Va pur detto che l’origami vive una curiosa condizione: quella di essere conosciuto da tutti o quasi nelle sue forme più elementari (chi non ha mai piegato una barchetta di carta, un aeroplanino, un ventaglio, tanto per citare dei modelli popolari?), ma da pochissimi – perlopiù “addetti ai lavori” - nelle sue varie evoluzioni artistiche, tecniche o applicative.
Scopo della mostra è, perciò, quello di promuovere la conoscenza dell’origami nelle sue “incarnazioni” più contemporanee.

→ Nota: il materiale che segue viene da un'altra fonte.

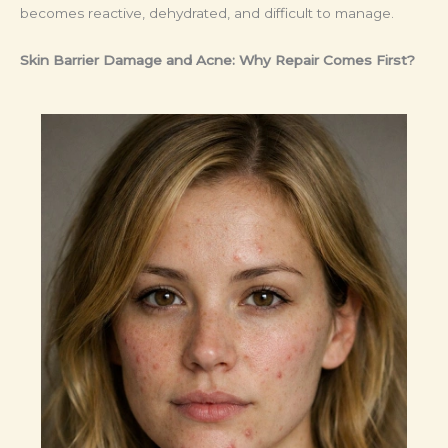
becomes reactive, dehydrated, and difficult to manage.
Skin Barrier Damage and Acne: Why Repair Comes First?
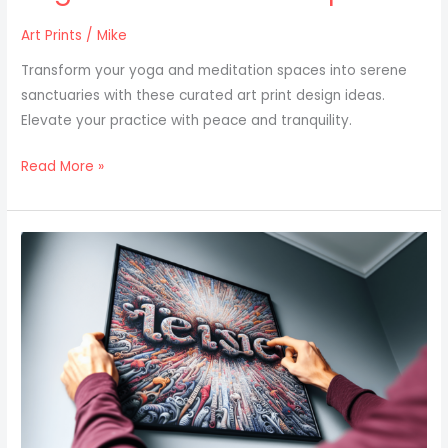
Art Prints
/
Mike
Transform your yoga and meditation spaces into serene
sanctuaries with these curated art print design ideas.
Elevate your practice with peace and tranquility.
Read More »
Personalizing
Your
Space
With
Custom
Name
Art
Prints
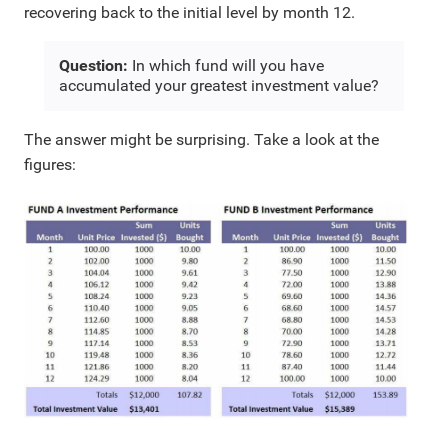
recovering back to the initial level by month 12.
Question:
In which fund will you have
accumulated your greatest investment value?
The answer might be surprising. Take a look at the
figures:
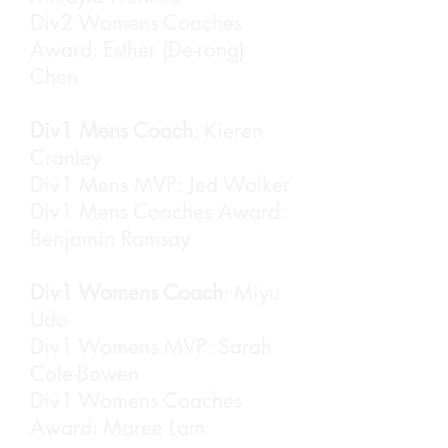
Div2 Womens Coaches
Award: Esther (De-rong)
Chen
Div1 Mens Coach
: Kieren
Cranley
Div1 Mens MVP: Jed Walker
Div1 Mens Coaches Award:
Benjamin Ramsay
Div1 Womens Coach
: Miyu
Udo
Div1 Womens MVP: Sarah
Cole-Bowen
Div1 Womens Coaches
Award: Maree Lam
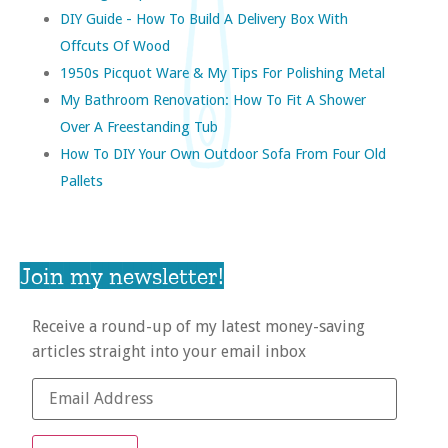
DIY Guide - How To Build A Delivery Box With
Offcuts Of Wood
1950s Picquot Ware & My Tips For Polishing Metal
My Bathroom Renovation: How To Fit A Shower
Over A Freestanding Tub
How To DIY Your Own Outdoor Sofa From Four Old
Pallets
Join my newsletter!
Receive a round-up of my latest money-saving
articles straight into your email inbox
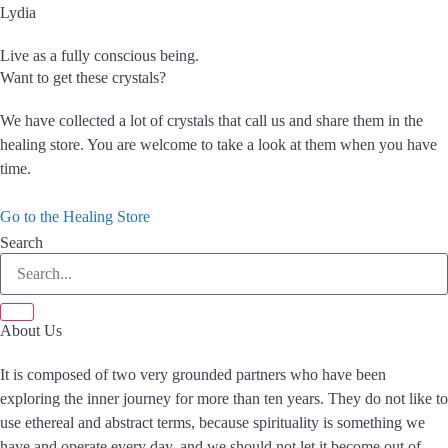
Lydia
Live as a fully conscious being.
Want to get these crystals?
We have collected a lot of crystals that call us and share them in the
healing store. You are welcome to take a look at them when you have
time.
Go to the Healing Store
Search
About Us
It is composed of two very grounded partners who have been
exploring the inner journey for more than ten years. They do not like to
use ethereal and abstract terms, because spirituality is something we
have and operate every day, and we should not let it become out of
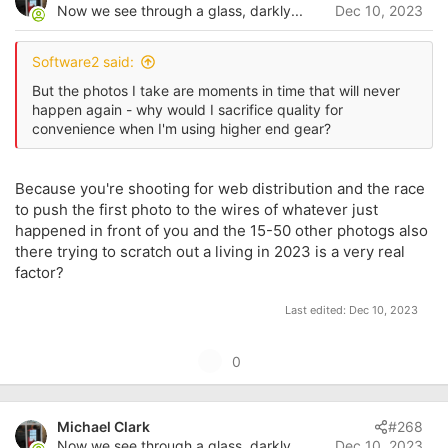
o
Now we see through a glass, darkly...
Dec 10, 2023
t
n
s
e
:
Software2 said:
But the photos I take are moments in time that will never
happen again - why would I sacrifice quality for
convenience when I'm using higher end gear?
Because you're shooting for web distribution and the race
to push the first photo to the wires of whatever just
happened in front of you and the 15-50 other photogs also
there trying to scratch out a living in 2023 is a very real
factor?
Last edited:
Dec 10, 2023
U
0
p
v
Michael Clark
#268
o
Now we see through a glass, darkly...
Dec 10, 2023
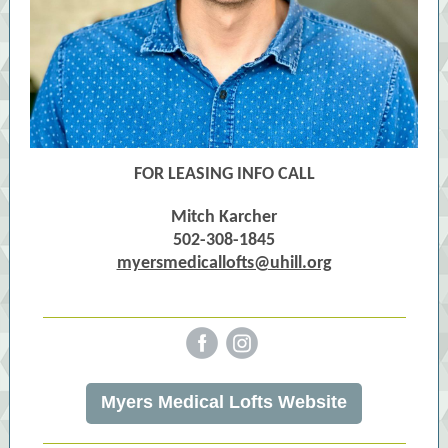
FOR LEASING INFO CALL
Mitch Karcher
502-308-1845
myersmedicallofts@uhill.org
‌
‌
Myers Medical Lofts Website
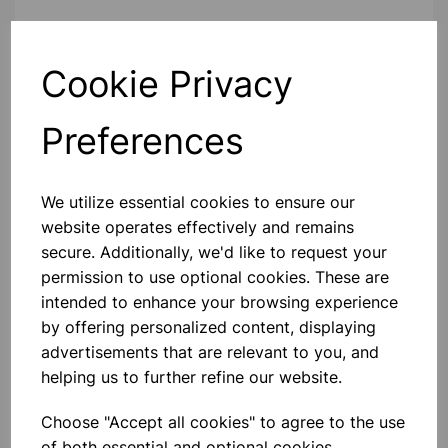
Contact Us!
Cookie Privacy
Qty
Add to basket
Preferences
We utilize essential cookies to ensure our
website operates effectively and remains
secure. Additionally, we'd like to request your
Others also bought
permission to use optional cookies. These are
intended to enhance your browsing experience
by offering personalized content, displaying
advertisements that are relevant to you, and
helping us to further refine our website.
Forceps pointed ends, 130mm
Choose "Accept all cookies" to agree to the use
of both essential and optional cookies.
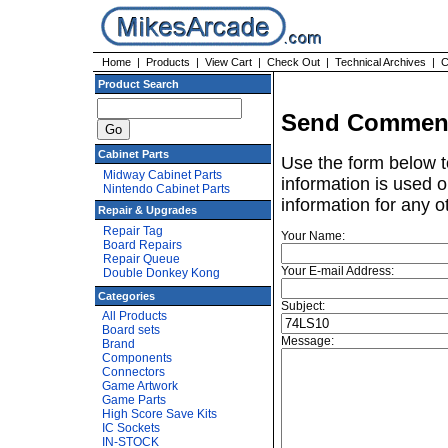
Home
|
Products
|
View Cart
|
Check Out
|
Technical Archives
|
C
Product Search
Send Comment
Cabinet Parts
Use the form below t
Midway Cabinet Parts
information is used o
Nintendo Cabinet Parts
information for any o
Repair & Upgrades
Repair Tag
Your Name:
Board Repairs
Repair Queue
Your E-mail Address:
Double Donkey Kong
Categories
Subject:
All Products
Board sets
Message:
Brand
Components
Connectors
Game Artwork
Game Parts
High Score Save Kits
IC Sockets
IN-STOCK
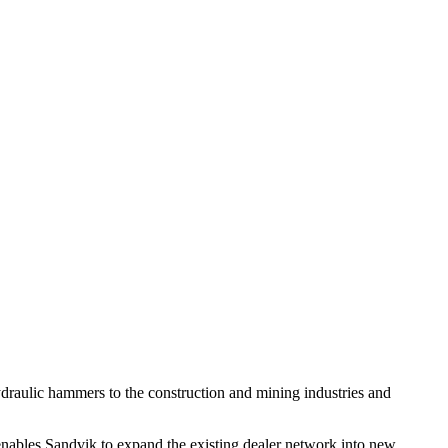
raulic hammers to the construction and mining industries and
 enables Sandvik to expand the existing dealer network into new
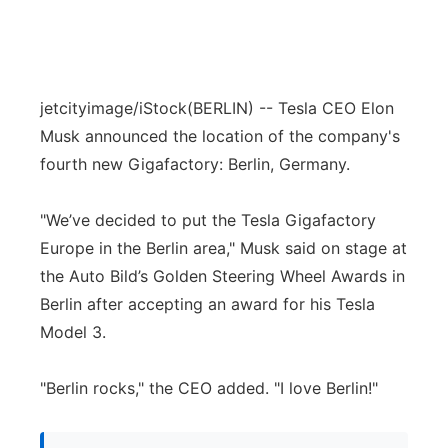
jetcityimage/iStock
(BERLIN) -- Tesla CEO Elon
Musk announced the location of the company's
fourth new Gigafactory: Berlin, Germany.
"We’ve decided to put the Tesla Gigafactory
Europe in the Berlin area," Musk said on stage at
the Auto Bild’s Golden Steering Wheel Awards in
Berlin after accepting an award for his Tesla
Model 3.
"Berlin rocks," the CEO added. "I love Berlin!"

Come espressione artistica astratta, come manifestazione tangibile di teorie matematiche e geometriche, come risorsa da impiegare a livello scientifico, industriale, commerciale.
Per questa ragione si è scelto di mettere insieme un gruppo di autori che si muove prevalentemente in ambito non figurativo, allontanandosi volutamente da un’idea di origami più tradizionale, legata alla rappresentazione della realtà.
In parallelo, si è pensato al coinvolgimento dei Politecnici di Milano e Torino per curare la parte scientifica, che prevede anche ragguardevoli contributi provenienti da varie realtà di ricerca di grande profilo internazionale.
Il team coinvolto è composto da architetti, ingegneri e matematici che illustreranno la matematica dell’origami presente nelle sue maggiori applicazioni tecnologiche, quali lenti solari, strutture architettoniche e micro-robot, solo per citarne alcuni.
Presentazione d’eccezione, invece, in omaggio al lavoro artistico di Emilio Tadini, pittore e scrittore a cui è dedicata la Casa Museo Spazio Tadini è la lettura “origami-geometrica” di alcuni suoi quadri a cura dei due Politecnici, con la collaborazione di Melina Scalise e Francesco Tadini.
Si prevedono inoltre, per tutta la durata della mostra, laboratori e conferenze come ulteriore supporto divulgativo e come modalità di coinvolgimento del pubblico, con particolare attenzione alle scuole di ogni ordine e grado.
Il fine è trasportare per primo l’autore, e poi lo spettatore, in un mondo di visione caleidoscopica, dove la realtà spaziale percepita è completamente nuova.